Le Barbe-bleue du titre est Michael Brandon, un milliardaire joué par Gary Cooper qui concentre, exacerbés par la satire, tous les défauts de l’américain tels que Lubitsch et surtout Billy Wider (ici au scénario avec Charles Brackett et ce n’est pas un hasard) aimaient à les brocarder : arrogant, direct jusqu’à en être grossier, croyant que l’argent lui permet d’acheter non seulement les biens mais aussi les personnes, et voulant imposer sa loi jusque dans les magasins de la Côte d’Azur (l’hilarante scène d’ouverture où Brandon tient à n’acheter qu’un haut de pyjama dans un magasin (une idée de Wilder) pourrait être vue rétrospectivement comme une sorte d’équivalent comique du principe d’extra-terrorialité en vertu duquel certaines lois américaines prétendent s’imposer aux autres pays).

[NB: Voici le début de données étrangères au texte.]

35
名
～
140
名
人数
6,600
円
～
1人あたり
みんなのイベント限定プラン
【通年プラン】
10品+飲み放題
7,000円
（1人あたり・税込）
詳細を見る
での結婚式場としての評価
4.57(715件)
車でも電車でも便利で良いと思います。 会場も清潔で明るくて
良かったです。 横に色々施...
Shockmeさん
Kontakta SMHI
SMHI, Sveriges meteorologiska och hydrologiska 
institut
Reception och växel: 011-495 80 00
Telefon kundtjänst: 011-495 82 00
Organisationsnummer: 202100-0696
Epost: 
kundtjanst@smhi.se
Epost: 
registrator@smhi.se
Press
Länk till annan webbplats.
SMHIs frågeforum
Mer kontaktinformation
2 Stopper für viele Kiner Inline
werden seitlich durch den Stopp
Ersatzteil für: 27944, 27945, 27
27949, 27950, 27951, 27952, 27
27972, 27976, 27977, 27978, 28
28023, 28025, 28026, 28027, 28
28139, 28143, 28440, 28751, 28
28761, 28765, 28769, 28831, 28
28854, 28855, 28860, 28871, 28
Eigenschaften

La satire est plus forcée que de coutume chez Lubitsch et même les anglais (le personnage servile de David Niven) et les français (la baignoire de Louis XIV qui ne servait qu’une fois l’an car il est bien connu que les français sont sales) n’y échappent pas, bien que les flèches les plus acérées soient réservées au milliardaire américain.

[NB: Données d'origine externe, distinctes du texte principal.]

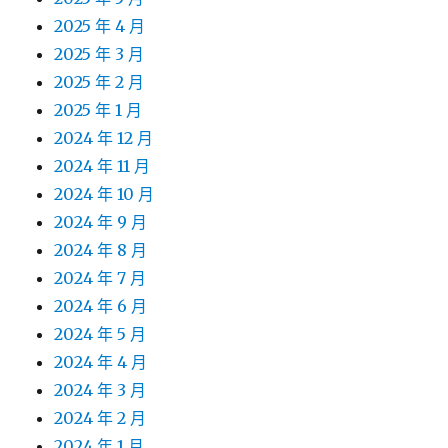
2025 年 4 月
2025 年 3 月
2025 年 2 月
2025 年 1 月
2024 年 12 月
2024 年 11 月
2024 年 10 月
2024 年 9 月
2024 年 8 月
2024 年 7 月
2024 年 6 月
2024 年 5 月
2024 年 4 月
2024 年 3 月
2024 年 2 月
2024 年 1 月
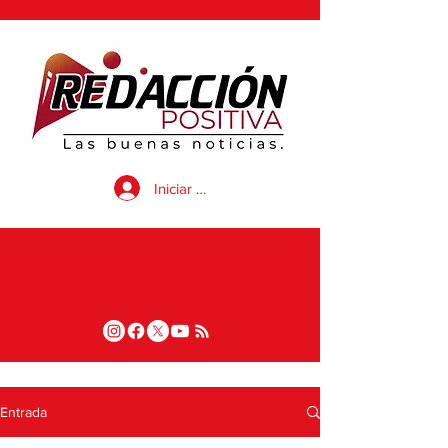
Iniciar sesión
Entrada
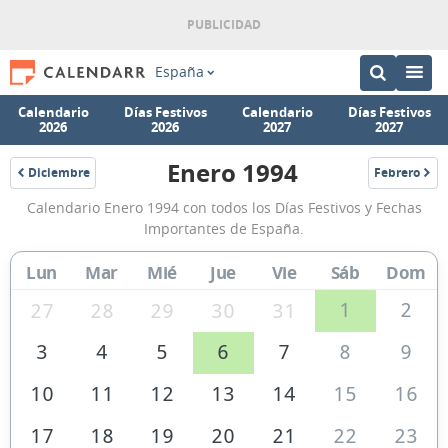
España
Calendario
Días Festivos
Calendario
Días Festivos
2026
2026
2027
2027
Enero 1994
Diciembre
Febrero
1993
1994
Calendario
Calendario Enero 1994 con todos los Días Festivos y Fechas
Enero
Importantes de España.
1994
Lun
Mar
Mié
Jue
Vie
Sáb
Dom
de
España
1
2
27
28
29
30
31
3
4
5
6
7
8
9
10
11
12
13
14
15
16
17
18
19
20
21
22
23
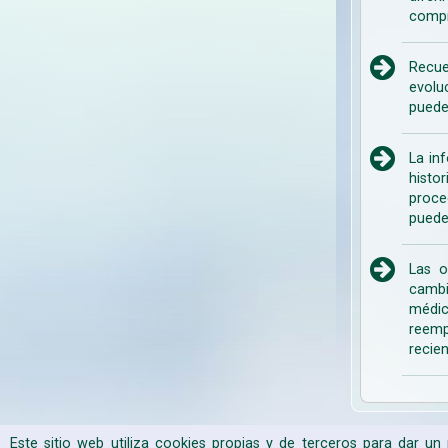
compr
Recue
evolu
puede
La in
histo
proce
puede
Las o
cambi
médic
reemp
recien
Este sitio web utiliza cookies propias y de terceros para dar u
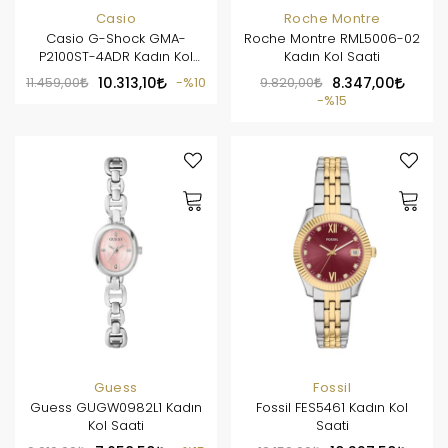
Casio
Roche Montre
Casio G-Shock GMA-
Roche Montre RML5006-02
P2100ST-4ADR Kadın Kol
Kadın Kol Saati
Saati
11.459,00
10.313,10
%10
9.820,00
8.347,00
%15
Guess
Fossil
Guess GUGW0982L1 Kadın
Fossil FES5461 Kadın Kol
Kol Saati
Saati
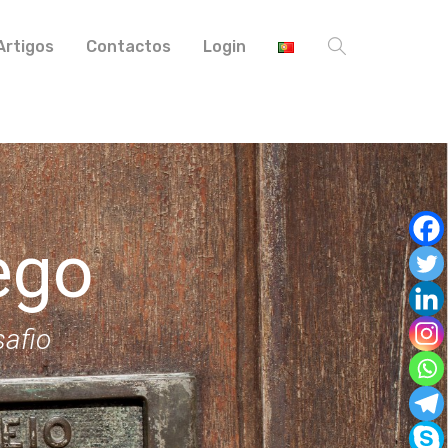
Artigos
Contactos
Login
ego
safio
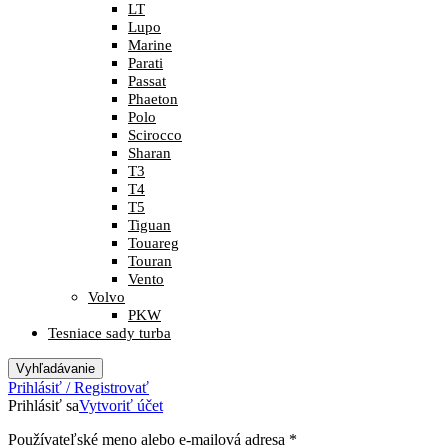
LT
Lupo
Marine
Parati
Passat
Phaeton
Polo
Scirocco
Sharan
T3
T4
T5
Tiguan
Touareg
Touran
Vento
Volvo
PKW
Tesniace sady turba
Vyhľadávanie
Prihlásiť / Registrovať
Prihlásiť sa
Vytvoriť účet
Povinné
Používateľské meno alebo e-mailová adresa
*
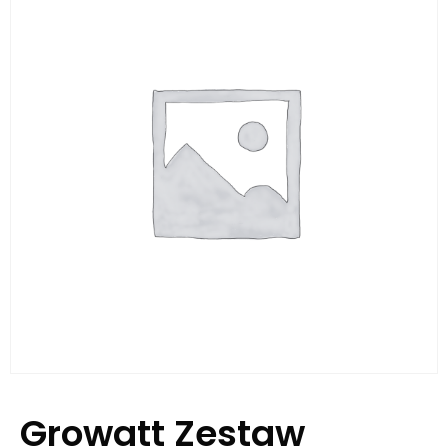
Growatt Zestaw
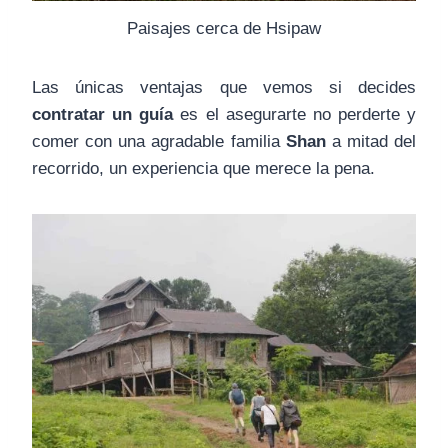
Paisajes cerca de Hsipaw
Las únicas ventajas que vemos si decides
contratar un guía
es el asegurarte no perderte y
comer con una agradable familia
Shan
a mitad del
recorrido, un experiencia que merece la pena.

Michael Brandon tombe amoureux de Nicole (Claudette Colbert), la fille du Marquis de Loiselle (Edward Everett Horton), un noble ruiné qui se réjouit de cette occasion de se remplumer. Brandon est tellement habitué à ce que sa fortune lui ouvre toutes les portes qu’il ne doute pas une seconde que Nicole lui tombe dans les bras. Mais lorsque cette dernière apprend par hasard le jour du mariage qu’elle est la huitième femme de ce séducteur invétéré, elle décide de lui faire payer sa muflerie en usant d’une arme dont Aristophane fit l’argument de sa pièce Lysistrata, près de 2400 ans avant Lubitsch, où les femmes se révoltent contre la domination des hommes : la grève du sexe. L’impatient Brandon qui voit l’amour comme un business où il s’agit de gagner ne peut supporter que sa femme se refuse à lui et il perd pied peu à peu devant la résistance opiniâtre de celle qu’il croyait sienne. Car pour Nicole, tous les moyens sont bons. Scène célèbre : Claudette Colbert mâchant une botte d’oignons sauvages avant un baiser. Du reste, c’est elle la véritable héroïne du film comme nous le révèle le titre.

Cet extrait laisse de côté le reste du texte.